Blog: Leonie BarrieRetail freeze

Leonie Barrie | 19 May 2006

Retail certainly isn’t an exact science. Chatting with fellow delegates at a Global Sourcing Summit in London yesterday, we slipped into the stereotypical British conversation about the weather. This time last week it was absolutely sweltering over here; when I got into my car last Friday the thermometer registered 26º which is probably what we’d expect in an exceptional UK summer, not early May. The sun was shining and there was a sense of optimism in the air. But now it’s cold, wet and windy again. Crucially, this won’t be doing retail sales any good; despite all the forecasting tools at their disposal, something as simple as a change in the weather means stores are going to be struggling to shift the diaphanous shirts, micro-shorts and sandals that line their rails. As if to prove a point, yesterday the shops were deserted. 
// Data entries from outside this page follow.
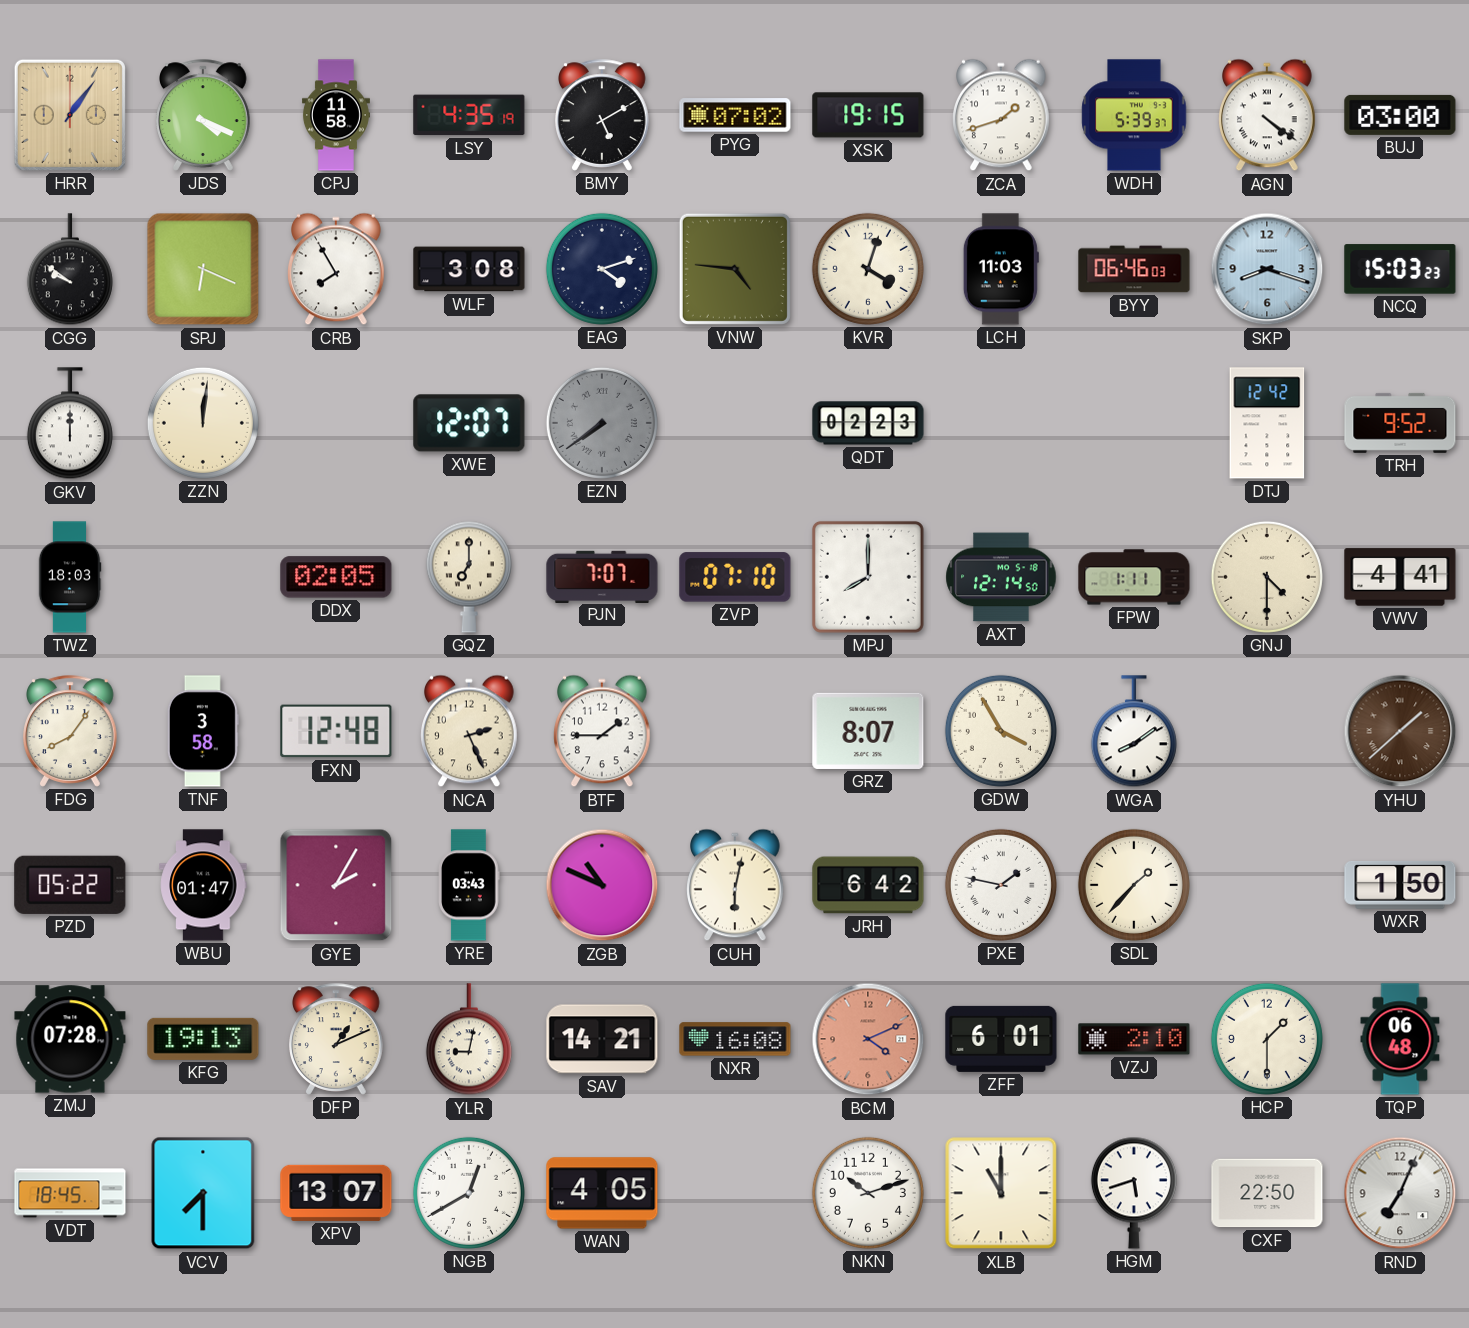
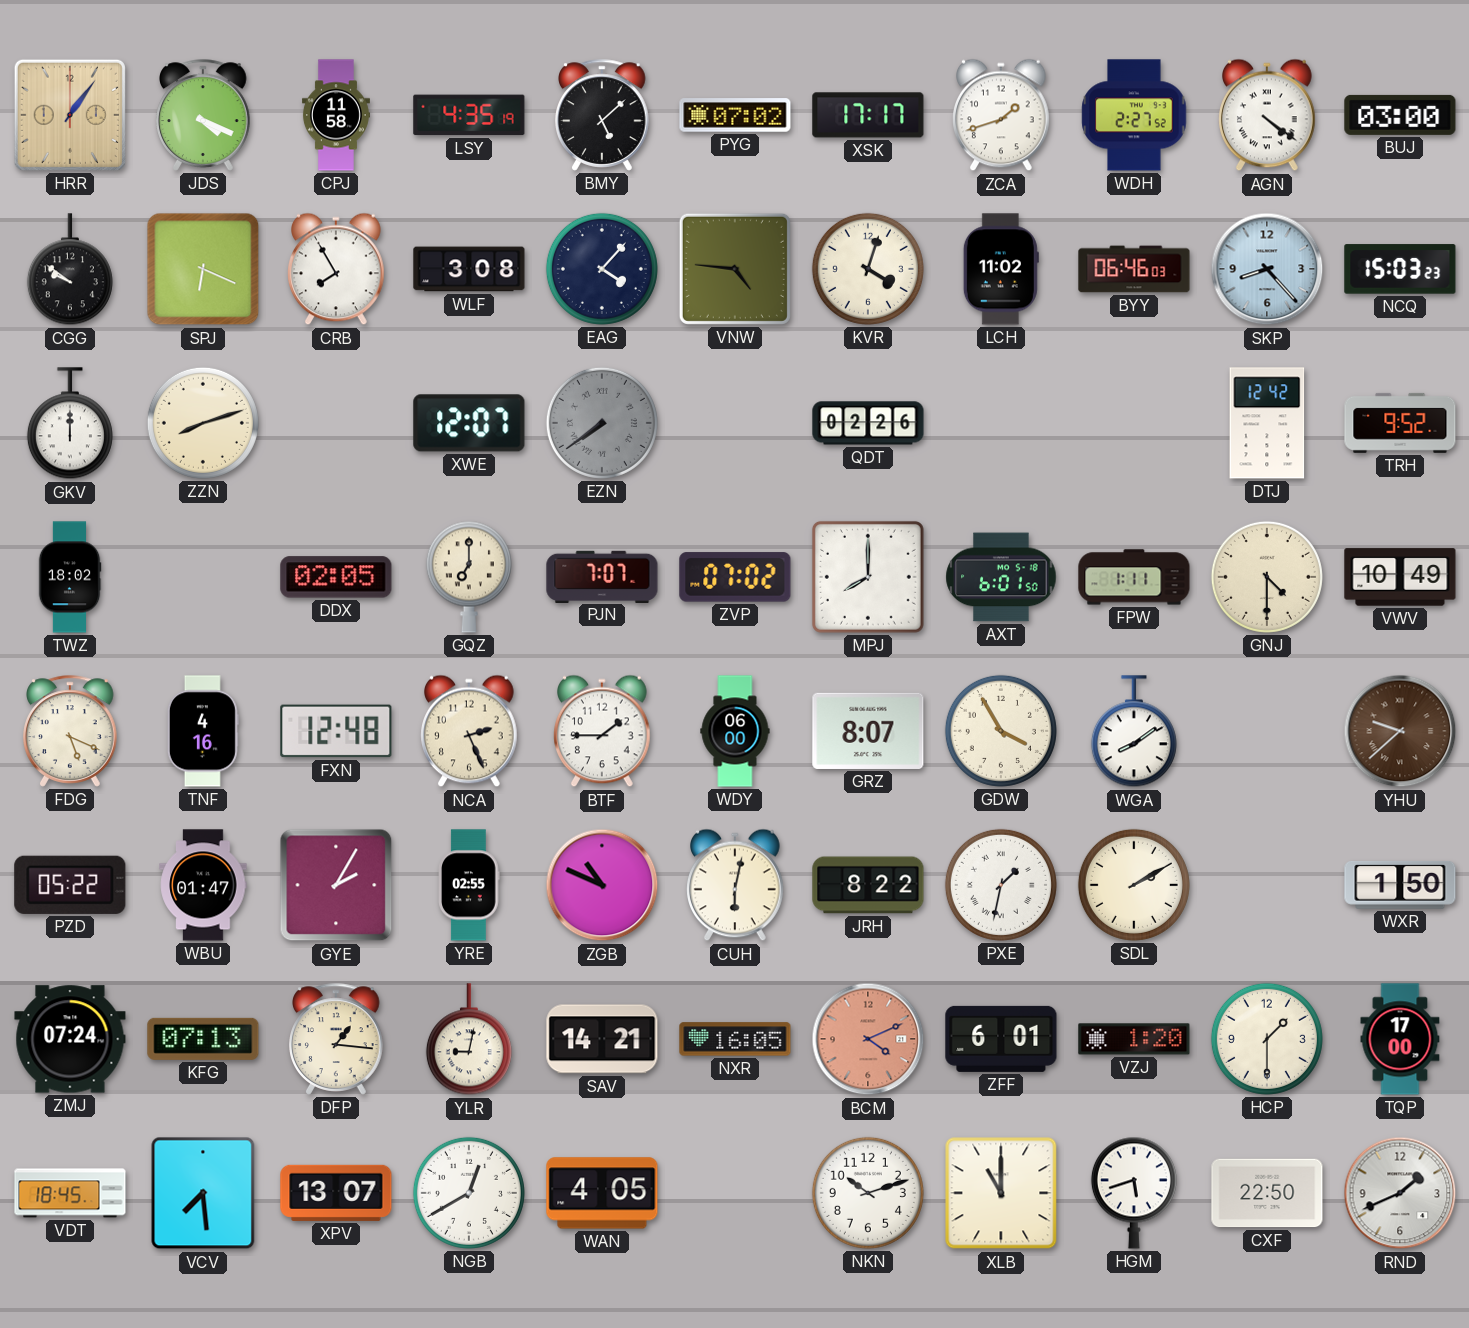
BMY: 5:10 -> 5:08
XSK: 19:15 -> 17:17
WDH: 5:39 -> 2:27
EAG: 4:12 -> 4:07
LCH: 11:03 -> 11:02
SKP: 8:18 -> 8:23
ZZN: 12:01 -> 8:12
QDT: 02:23 -> 02:26
TWZ: 18:03 -> 18:02
ZVP: 07:10 -> 07:02
AXT: 12:14 -> 6:01
VWV: 4:41 -> 10:49
FDG: 8:06 -> 5:19
TNF: 3:58 -> 4:16
WDY: none -> 06:00
YHU: 1:38 -> 9:38
YRE: 03:43 -> 02:55
JRH: 6:42 -> 8:22
PXE: 1:47 -> 1:32
SDL: 1:37 -> 2:10
ZMJ: 07:28 -> 07:24
KFG: 19:13 -> 07:13
DFP: 1:11 -> 1:16
NXR: 16:08 -> 16:05
VZJ: 2:10 -> 1:20
TQP: 06:48 -> 17:00
VCV: 7:30 -> 7:29
RND: 7:04 -> 1:41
In a similar vein, Global Refund suggests that rising oil prices – which tend to curb spending for most consumers – are also bringing some benefits by fuelling the spending power of consumers in oil-rich countries in the Middle East, Russia and Nigeria. Global Refund says tax-free shopping sales in 2005 rose by 6%, and predicts a 25-25% increase in tax free transactions from Middle East customers and 13-23% from the Russians in the UK this year.

Of course the effects of another unforeseen event, last year’s July bombings, caused a dip in tax free shopping, but the recovery was extremely fast amongst all visitors except the Japanese, who are still slow to return to the capital. Likewise, sales to US tourists are in decline. In contrast, tax free shopping from Chinese travellers in 2006 could grow by 40-50% as the ADS agreement (Approved Destination Status) signed between the UK and China kicks in. More fights to the UK from India, the world’s second fastest growing economy, are also likely to lead to more sales from this country. All of which should be good news for London’s retailers.